WORK TO COMPLETE – For the records below, report how many lines include "Piano", with no accompanying text.

DATA IN THIS EXERCISE –
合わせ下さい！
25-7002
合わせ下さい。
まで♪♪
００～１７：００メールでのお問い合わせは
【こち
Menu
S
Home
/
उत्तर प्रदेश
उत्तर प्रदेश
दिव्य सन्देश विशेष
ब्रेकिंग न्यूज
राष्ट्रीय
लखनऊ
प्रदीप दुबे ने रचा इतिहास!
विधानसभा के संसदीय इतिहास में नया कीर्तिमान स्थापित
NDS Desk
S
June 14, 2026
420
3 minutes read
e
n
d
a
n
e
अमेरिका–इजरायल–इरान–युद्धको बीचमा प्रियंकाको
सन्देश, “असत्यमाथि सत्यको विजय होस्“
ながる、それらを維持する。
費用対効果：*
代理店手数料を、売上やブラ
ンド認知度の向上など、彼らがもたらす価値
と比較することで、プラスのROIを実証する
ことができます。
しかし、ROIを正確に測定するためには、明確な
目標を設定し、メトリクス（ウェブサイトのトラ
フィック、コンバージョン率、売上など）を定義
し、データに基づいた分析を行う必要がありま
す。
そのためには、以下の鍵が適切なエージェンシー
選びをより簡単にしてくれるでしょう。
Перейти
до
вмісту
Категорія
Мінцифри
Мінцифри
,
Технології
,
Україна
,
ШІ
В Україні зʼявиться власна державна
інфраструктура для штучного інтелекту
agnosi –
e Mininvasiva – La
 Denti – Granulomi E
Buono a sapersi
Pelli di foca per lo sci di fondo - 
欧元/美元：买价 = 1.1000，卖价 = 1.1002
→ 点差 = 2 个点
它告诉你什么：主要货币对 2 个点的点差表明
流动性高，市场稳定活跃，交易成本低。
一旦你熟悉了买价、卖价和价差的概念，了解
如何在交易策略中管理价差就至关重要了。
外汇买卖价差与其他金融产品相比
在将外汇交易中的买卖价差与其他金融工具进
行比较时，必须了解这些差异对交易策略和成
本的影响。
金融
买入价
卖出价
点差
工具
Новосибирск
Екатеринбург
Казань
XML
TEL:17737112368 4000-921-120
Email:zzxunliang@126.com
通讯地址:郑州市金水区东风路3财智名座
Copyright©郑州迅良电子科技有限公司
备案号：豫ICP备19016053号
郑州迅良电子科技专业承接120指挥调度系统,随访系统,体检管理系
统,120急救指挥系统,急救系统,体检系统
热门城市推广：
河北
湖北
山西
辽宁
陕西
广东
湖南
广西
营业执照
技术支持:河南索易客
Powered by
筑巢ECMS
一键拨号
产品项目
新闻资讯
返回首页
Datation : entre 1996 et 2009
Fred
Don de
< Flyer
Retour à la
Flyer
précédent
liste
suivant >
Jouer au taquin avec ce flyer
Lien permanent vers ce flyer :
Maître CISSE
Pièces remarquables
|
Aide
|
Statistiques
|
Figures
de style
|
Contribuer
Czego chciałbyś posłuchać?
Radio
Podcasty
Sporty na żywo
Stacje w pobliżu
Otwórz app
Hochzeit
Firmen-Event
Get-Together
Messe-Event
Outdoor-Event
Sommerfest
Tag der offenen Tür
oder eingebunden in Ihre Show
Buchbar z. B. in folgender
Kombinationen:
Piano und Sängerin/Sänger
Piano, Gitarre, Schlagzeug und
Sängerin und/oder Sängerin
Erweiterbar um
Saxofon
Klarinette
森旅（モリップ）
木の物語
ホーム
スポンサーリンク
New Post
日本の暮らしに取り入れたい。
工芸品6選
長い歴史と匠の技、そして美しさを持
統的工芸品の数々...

RESULT BELOW – 2